Copy the data exactly. Images are to be left out.
======== Records to use
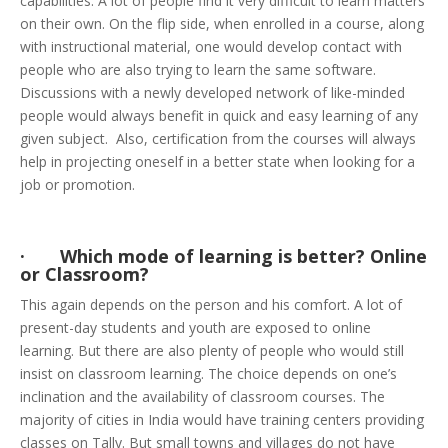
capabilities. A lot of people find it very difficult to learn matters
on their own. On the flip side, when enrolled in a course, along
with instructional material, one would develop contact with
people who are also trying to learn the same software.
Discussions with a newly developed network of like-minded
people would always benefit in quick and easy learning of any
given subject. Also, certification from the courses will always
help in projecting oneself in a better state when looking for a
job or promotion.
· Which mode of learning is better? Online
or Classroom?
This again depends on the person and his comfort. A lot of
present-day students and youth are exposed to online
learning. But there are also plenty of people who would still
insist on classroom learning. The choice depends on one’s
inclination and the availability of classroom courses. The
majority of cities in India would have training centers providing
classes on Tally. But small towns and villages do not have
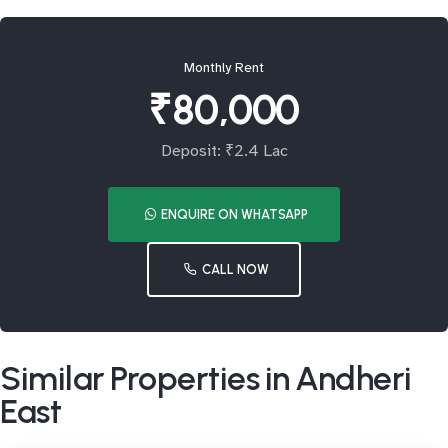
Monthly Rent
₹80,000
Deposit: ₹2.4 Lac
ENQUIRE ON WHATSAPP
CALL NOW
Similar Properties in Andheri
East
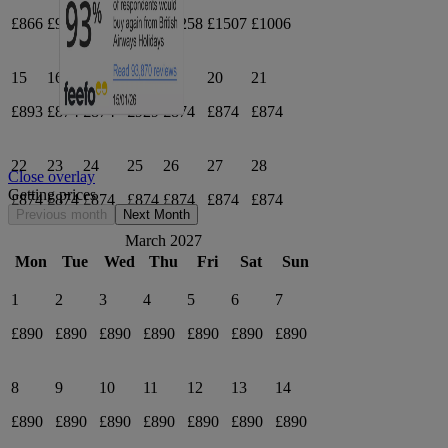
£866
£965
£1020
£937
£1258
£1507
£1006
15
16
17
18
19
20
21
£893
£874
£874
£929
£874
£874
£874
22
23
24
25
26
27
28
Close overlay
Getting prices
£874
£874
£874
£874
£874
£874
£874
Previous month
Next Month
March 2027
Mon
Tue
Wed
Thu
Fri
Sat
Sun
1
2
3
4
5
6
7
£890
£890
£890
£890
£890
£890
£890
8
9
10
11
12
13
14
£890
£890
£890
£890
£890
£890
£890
================
• [Reply]:
capabilities. A lot of people find it very difficult to learn matters
on their own. On the flip side, when enrolled in a course, along
with instructional material, one would develop contact with
people who are also trying to learn the same software.
Discussions with a newly developed network of like-minded
people would always benefit in quick and easy learning of any
given subject. Also, certification from the courses will always
help in projecting oneself in a better state when looking for a
job or promotion.
· Which mode of learning is better? Online
or Classroom?
This again depends on the person and his comfort. A lot of
present-day students and youth are exposed to online
learning. But there are also plenty of people who would still
insist on classroom learning. The choice depends on one’s
inclination and the availability of classroom courses. The
majority of cities in India would have training centers providing
classes on Tally. But small towns and villages do not have
Monthly Rent
₹80,000
Deposit: ₹2.4 Lac
ENQUIRE ON WHATSAPP
CALL NOW
Similar Properties in Andheri
East
£866
£965
£1020
£937
£1258
£1507
£1006
15
16
17
18
19
20
21
£893
£874
£874
£929
£874
£874
£874
22
23
24
25
26
27
28
Close overlay
Getting prices
£874
£874
£874
£874
£874
£874
£874
Previous month
Next Month
March 2027
Mon
Tue
Wed
Thu
Fri
Sat
Sun
1
2
3
4
5
6
7
£890
£890
£890
£890
£890
£890
£890
8
9
10
11
12
13
14
£890
£890
£890
£890
£890
£890
£890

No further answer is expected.